• Aim of the exercise: Using the entries that follow, give the number of lines containing the string "click". Write nothing besides that number.

• Data supplied:

◇ ◇ ◇ ◇ ◇ ◇ ◇

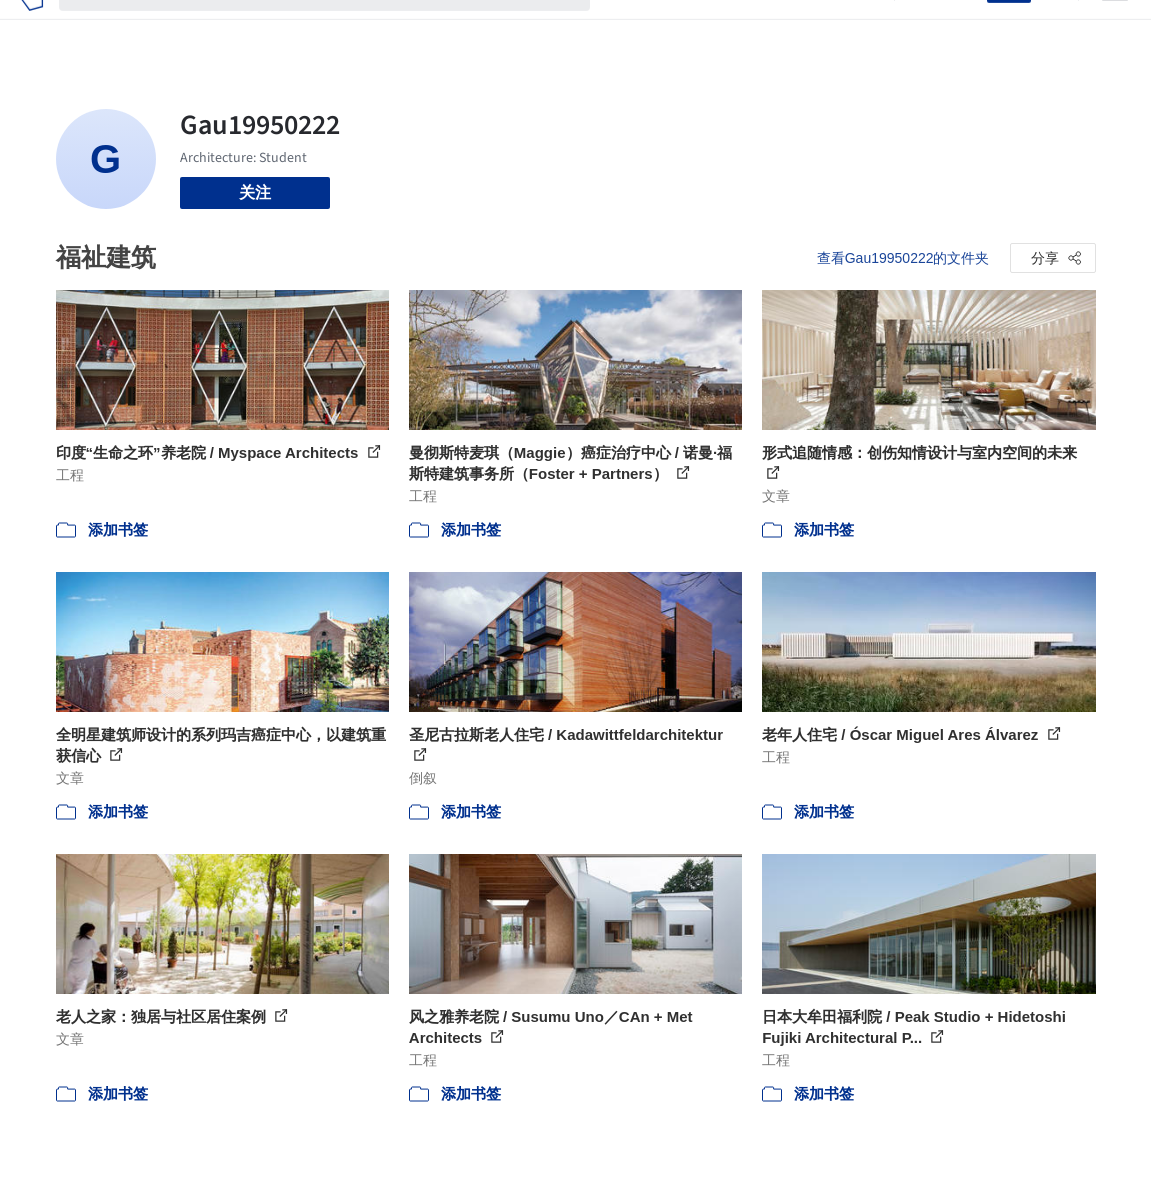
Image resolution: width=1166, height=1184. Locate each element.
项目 (622, 28)
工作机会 (770, 28)
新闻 (710, 28)
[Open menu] (1115, 28)
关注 (255, 192)
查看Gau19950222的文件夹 (903, 258)
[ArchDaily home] (31, 28)
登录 (959, 28)
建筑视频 (846, 28)
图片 (666, 28)
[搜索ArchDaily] (340, 28)
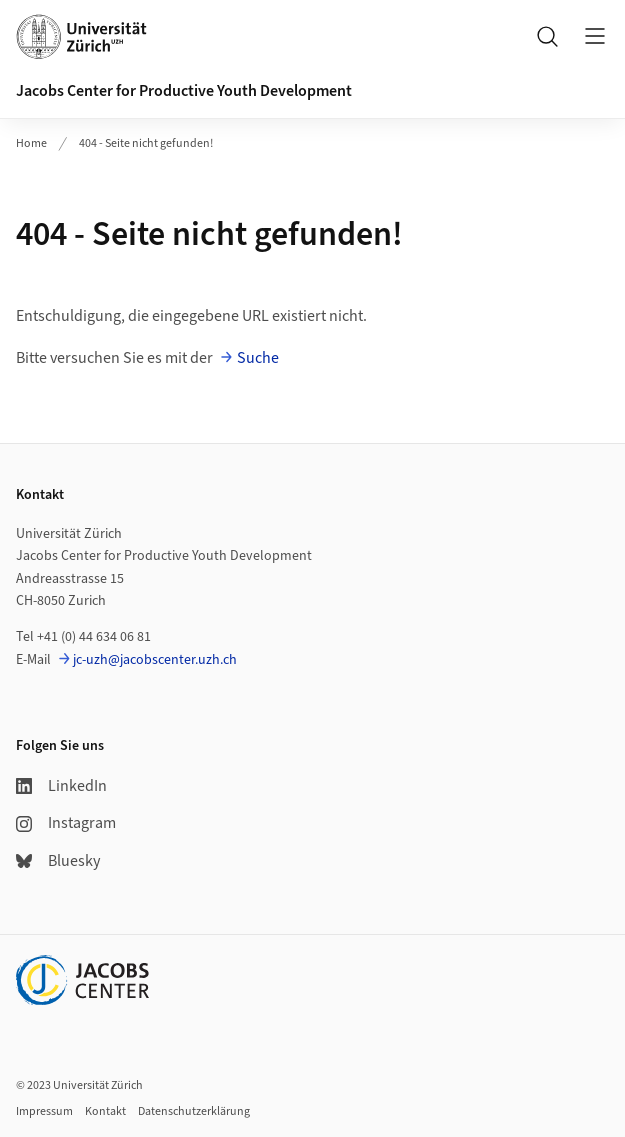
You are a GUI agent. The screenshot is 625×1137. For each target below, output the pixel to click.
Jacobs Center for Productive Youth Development (184, 91)
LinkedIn (61, 786)
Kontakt (105, 1111)
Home (31, 143)
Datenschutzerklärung (194, 1111)
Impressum (44, 1111)
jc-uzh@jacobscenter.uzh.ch (155, 660)
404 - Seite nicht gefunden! (146, 143)
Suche (258, 358)
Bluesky (58, 861)
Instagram (66, 823)
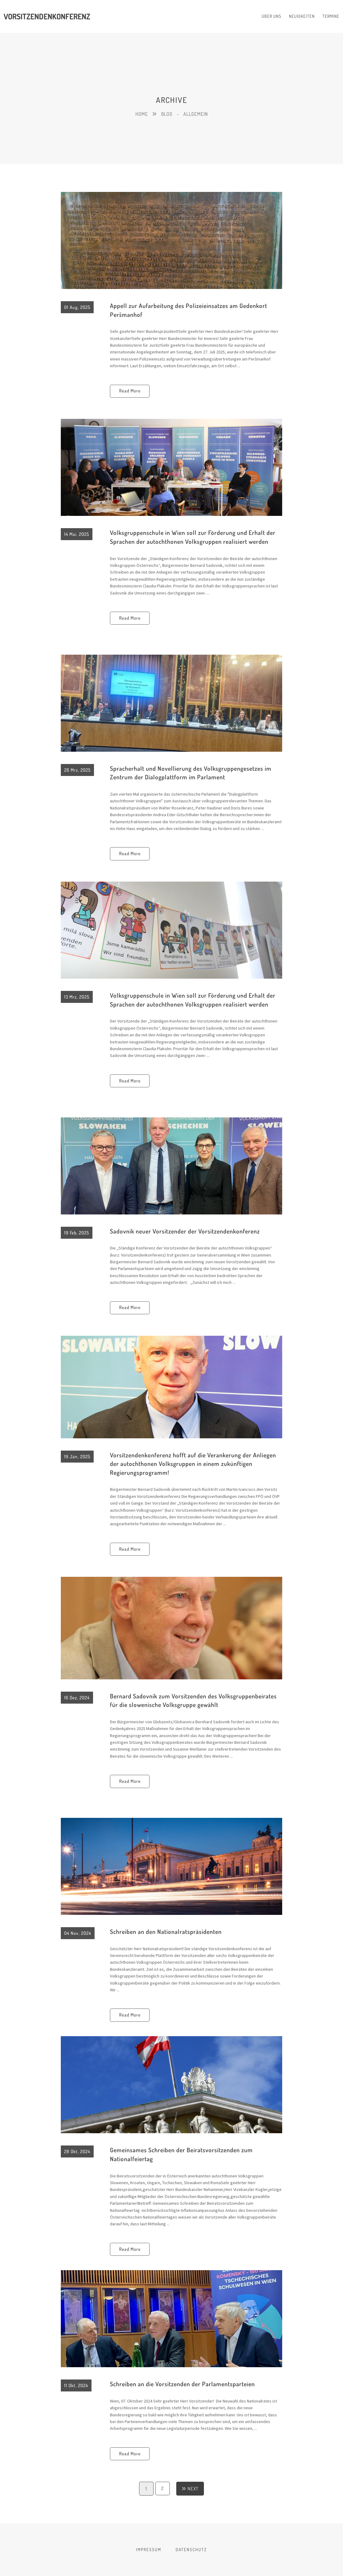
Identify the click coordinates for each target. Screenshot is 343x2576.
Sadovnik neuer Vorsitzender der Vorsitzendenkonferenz (187, 1231)
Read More (130, 391)
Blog (167, 114)
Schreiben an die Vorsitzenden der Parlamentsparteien (184, 2384)
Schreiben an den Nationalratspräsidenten (167, 1931)
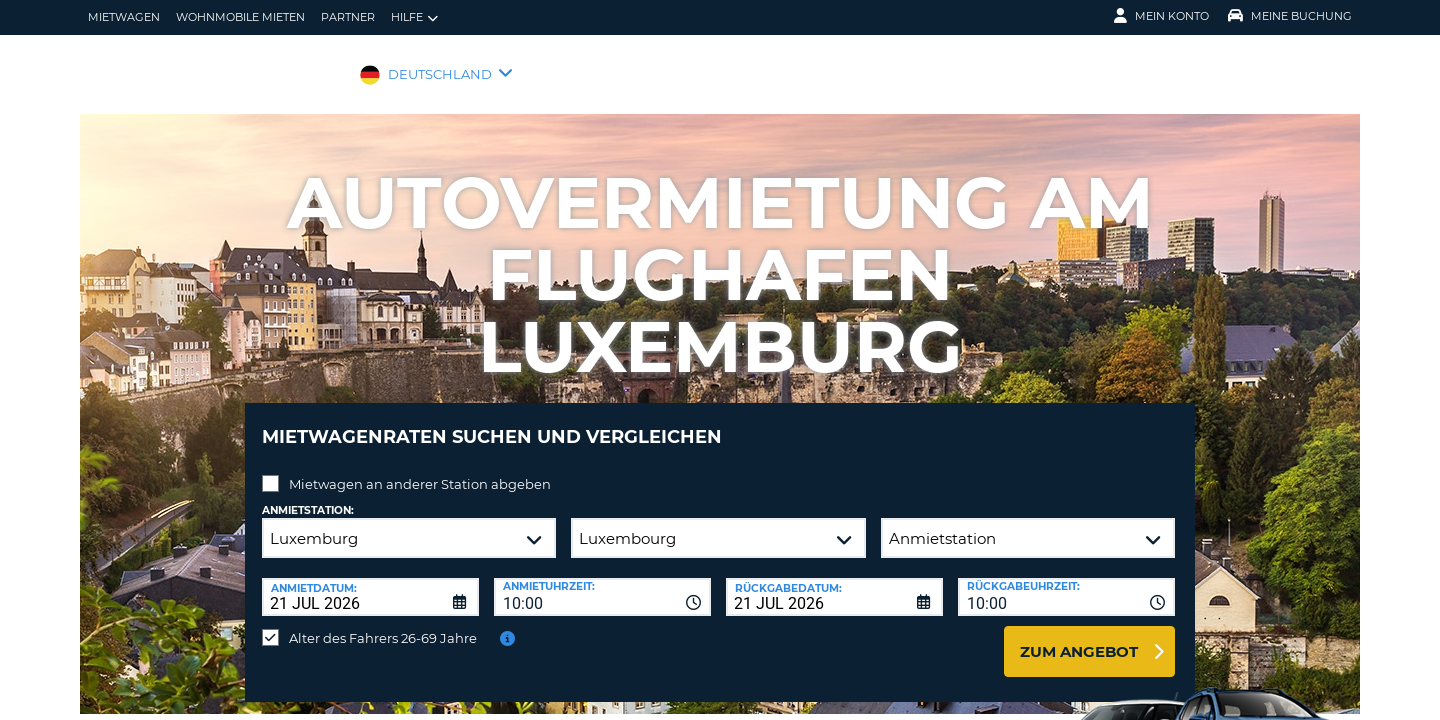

◇ ◇ ◇ ◇ ◇ ◇ ◇

• Response below: 2